Large logit coefficient - what it means

I am constructing a logit model with 6 explanators, trying to predict outcomes of hockey matches using odds (the variable I am referring to below) and other variables.
I'm just looking for some information on why a logit model may produce very a large coefficient (13.3186), how one should deal with it, and what it means. It was also statistically significant: std. error 5.48536, wald 5.892. All other variables were insignificant.
I realise I have given a minimal amount of info here, but if anyone could point me in the direction of this, or help, it would be great. I have exhausted other sources in relation to answering this. Thanks.


No cake for spunky
One reason it can be large is that the ML estimates don't exist, that is iteration failed. However you should get a warning if this occured.
Thanks for the reply. I didn't get a warning to that effect, the iterations were completed. I'm thinking perhaps was the variable in question too correlated with the dependent relative to the others, which were all insignificant.


No cake for spunky
One reason that you get large coefficients, I now know is partial data separation or full data separation. But as noted you will get an error message in most software. Another reason might be the unit of the IV. For example if you measure change in income as the DV and your unit for the IV is decade, you will get a huge coefficient. Obviously that is a silly example, but you might look at what the unit of your IV is.

If the IV in question was the only major driver, it may be it leads to signficant change.
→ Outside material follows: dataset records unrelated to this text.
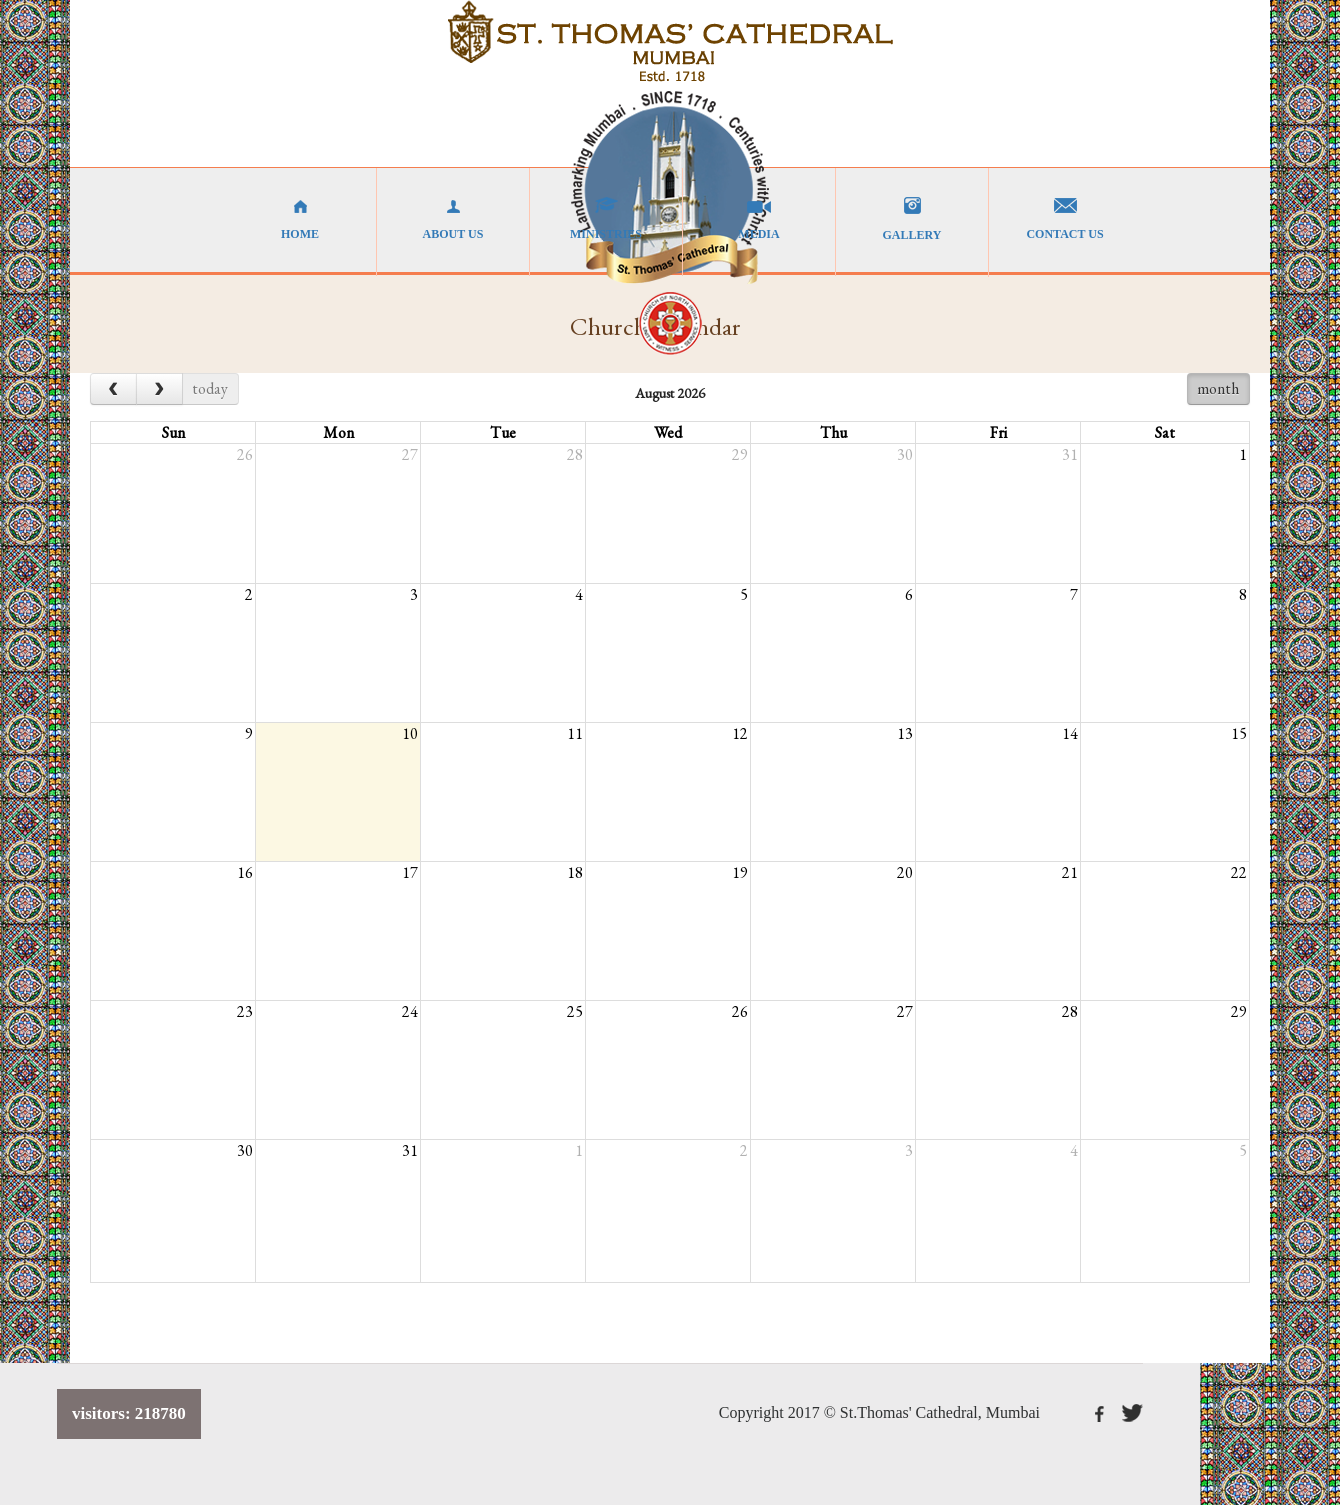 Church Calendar (655, 326)
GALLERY (912, 219)
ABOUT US (453, 219)
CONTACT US (1065, 219)
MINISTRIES (606, 219)
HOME (300, 219)
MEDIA (759, 219)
Less is more. Stay pure. Stay poor.
Key question, when looking back at the data does the coefficient make sense, but is just surprising?

Does it make sense in that the value could actually be achieved. Was the DV continous? If not can you create an unadjusted 2 x 2 table and see that this always or never occurs with your dependent. If it is continuous, calculate the mean or median of the variable for the two groups (stratified by the dependent variable). Do these data seem appropriate given the generated coefficient??

Lastly, what is your Odds Ratio looking like. Is the Confidence interval about right or does reach toward infinity?

Also, what is the model fit like, and how many values do you have in each group of the dependent variable and how many IV are you using?
Would SPSS give an error message if a separation occured? The unit of this ind. variable is probabilities implied by bookmaker's odd, ie. decimal odds of 5 imply a probability of 0.2. It is in this form (0.2) that the ind. variable has been used. But I see what you mean with that example.


Less is more. Stay pure. Stay poor.
So do you think the beta coefficient is incorrect? If this is logistic regression, does the Hosmer Lemeshow test so appropriate fit. Have you stratified the probabilities by dependent group and is there a big difference that explains your results?
Sorry I only got a quick reply earlier, I had to go somewhere just after I read the replies!
The coefficient has the correct sign. In the context of the model I would expect the a greater prob of a 'one' in the dependent as this variable increases. But, yeah, the magnitude is baffling.
Well, exp(13.3186) = 605863.43, with Confidence Interval - LOWER 12.982, UPPER 28276381559.
Hosmer Lemeshow shows: sig. 0.774, indicating a good fit. Haven't stratified it yet, I'll have a go soon.


Ambassador to the humans
Can you tell us more about the predictor that gives you this beta? What are the possible range of values it takes on?


No cake for spunky
Would SPSS give an error message if a separation occured?
YES it does the following:

|The parameter covariance matrix cannot be computed. Remaining statistics will be omitted.|

This may be useful on this issue (I ran into major separation and quasi seperation issues recently so I have been working through it). From what you have said you don't have this problem in that SPSS unlike SAS will not even generate estimates if you have this problem.
No problem. Probabilities which range from a min. of 0.418 to 0.657. Average (mean) of 0.55. 100 observations. For the dependents, 0 and 1, the average when 0 is 0.537, the average when 1, 0.562.